The defendant was diagnosed as mildly to moderately mentally retarded. On this issue one interesting point caught my eye:

The Court held that the prosecution may introduce evidence of a defendant's mental illness as an aggravating consideration if that mental condition relates to "the circumstances of the crime." In previous cases, the Court has held that no reasonable juror could believe "that extreme mental or emotional disturbance . . . were circumstances in aggravation." People v. Benson, 52 Cal.3d 754 (1990). Here, however, evidence of the defendant's mental illness - and the inference that the defendant was a sexual sadist - was relevant to "the circumstances of the crime" (tying the victim up, post-mortem burning of the body, etc.) and thus admissible as aggravating evidence in the prosecution's case-in-chief. The Court distinguished between mental illness evidence related to the "circumstances of the crime" and mental illness evidence presented simply to draw the inference that the defendant is dangerous in general.

The case is People v. Smith (2005 WL 549550). The opinion can be accessed here.

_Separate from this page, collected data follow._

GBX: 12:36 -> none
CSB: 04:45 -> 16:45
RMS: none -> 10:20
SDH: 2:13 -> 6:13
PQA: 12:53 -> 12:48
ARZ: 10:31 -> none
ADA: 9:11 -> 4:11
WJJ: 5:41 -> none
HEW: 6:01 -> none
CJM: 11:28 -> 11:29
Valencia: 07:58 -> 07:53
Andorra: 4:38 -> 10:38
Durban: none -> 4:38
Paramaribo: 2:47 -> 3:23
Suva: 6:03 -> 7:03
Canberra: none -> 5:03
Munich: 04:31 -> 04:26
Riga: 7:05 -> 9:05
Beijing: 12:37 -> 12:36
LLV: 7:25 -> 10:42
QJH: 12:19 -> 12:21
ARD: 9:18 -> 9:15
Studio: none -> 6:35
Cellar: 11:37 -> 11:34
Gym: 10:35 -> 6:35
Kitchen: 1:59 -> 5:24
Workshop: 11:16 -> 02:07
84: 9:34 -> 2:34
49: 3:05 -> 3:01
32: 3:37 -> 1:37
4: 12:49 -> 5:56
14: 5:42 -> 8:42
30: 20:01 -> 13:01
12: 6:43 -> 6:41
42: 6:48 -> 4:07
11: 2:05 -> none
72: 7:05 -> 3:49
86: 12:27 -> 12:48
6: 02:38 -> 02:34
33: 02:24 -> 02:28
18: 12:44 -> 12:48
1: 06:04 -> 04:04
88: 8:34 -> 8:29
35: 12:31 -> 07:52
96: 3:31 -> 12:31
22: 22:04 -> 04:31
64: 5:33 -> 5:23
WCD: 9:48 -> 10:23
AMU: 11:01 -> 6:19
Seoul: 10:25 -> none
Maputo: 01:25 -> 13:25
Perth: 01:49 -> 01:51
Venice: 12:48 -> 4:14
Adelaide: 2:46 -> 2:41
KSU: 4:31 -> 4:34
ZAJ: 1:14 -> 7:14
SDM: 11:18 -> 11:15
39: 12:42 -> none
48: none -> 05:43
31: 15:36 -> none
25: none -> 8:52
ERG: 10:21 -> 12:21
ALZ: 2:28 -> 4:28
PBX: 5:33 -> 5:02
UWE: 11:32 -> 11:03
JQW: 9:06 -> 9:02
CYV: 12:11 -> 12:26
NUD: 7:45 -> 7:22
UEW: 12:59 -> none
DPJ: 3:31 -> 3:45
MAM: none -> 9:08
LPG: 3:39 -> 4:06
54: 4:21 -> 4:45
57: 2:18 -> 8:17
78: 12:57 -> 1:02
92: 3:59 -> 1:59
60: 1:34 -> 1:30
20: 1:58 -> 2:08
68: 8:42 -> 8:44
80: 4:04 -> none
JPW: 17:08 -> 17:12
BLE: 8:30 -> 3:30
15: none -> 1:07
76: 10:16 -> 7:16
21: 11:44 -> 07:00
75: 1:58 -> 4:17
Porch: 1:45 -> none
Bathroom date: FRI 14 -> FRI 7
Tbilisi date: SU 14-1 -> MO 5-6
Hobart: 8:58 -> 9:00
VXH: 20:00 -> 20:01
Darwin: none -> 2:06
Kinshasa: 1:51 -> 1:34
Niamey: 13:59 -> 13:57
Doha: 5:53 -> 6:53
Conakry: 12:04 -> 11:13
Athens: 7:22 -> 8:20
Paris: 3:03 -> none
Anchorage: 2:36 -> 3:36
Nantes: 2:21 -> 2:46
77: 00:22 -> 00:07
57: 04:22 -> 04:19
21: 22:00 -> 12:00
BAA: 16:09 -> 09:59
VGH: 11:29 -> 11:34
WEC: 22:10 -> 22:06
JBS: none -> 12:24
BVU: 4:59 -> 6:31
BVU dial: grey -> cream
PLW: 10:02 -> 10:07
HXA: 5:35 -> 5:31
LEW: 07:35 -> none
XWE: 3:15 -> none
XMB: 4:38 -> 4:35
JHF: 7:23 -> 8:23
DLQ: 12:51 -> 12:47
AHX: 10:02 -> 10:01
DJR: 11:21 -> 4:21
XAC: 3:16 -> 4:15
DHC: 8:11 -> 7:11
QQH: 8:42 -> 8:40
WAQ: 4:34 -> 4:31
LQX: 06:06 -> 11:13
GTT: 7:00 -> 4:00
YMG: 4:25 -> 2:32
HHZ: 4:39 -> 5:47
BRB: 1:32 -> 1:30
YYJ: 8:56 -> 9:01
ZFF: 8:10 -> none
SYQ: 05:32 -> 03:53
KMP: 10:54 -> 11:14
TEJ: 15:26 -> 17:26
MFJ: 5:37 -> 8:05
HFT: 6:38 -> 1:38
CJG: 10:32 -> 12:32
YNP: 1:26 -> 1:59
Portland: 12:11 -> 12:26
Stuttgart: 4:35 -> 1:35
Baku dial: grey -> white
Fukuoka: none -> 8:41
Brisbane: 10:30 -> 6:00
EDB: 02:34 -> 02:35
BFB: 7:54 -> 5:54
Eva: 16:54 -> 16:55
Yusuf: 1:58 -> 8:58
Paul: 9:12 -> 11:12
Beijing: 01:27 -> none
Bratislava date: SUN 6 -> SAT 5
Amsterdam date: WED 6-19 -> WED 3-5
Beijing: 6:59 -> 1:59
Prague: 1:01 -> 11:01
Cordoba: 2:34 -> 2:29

#2: Civil Procedure - CA law and Federal Arbitration Act
The Court held that the Federal Arbitration Act (9 U.S.C. section 1 et seq.) does not preclude the application of a provision of the CA Arbitration Act (Cal. Code Civ. Pro. section 1281.2(c)), which permits a trial court in some circumstances to stay arbitration pending the outcome of related litigation. The parties in this case had agreed that their arbitration agreement would be governed by CA law. However, the Court noted that this decision does not preclude parties from expressly designating that any arbitration proceeding should go forward under the FAA's procedural provisions rather than under state procedural law.

The case is Cronus Investments, Inc. v. Concierge Services (2005 WL 549615). The opinion can be found here.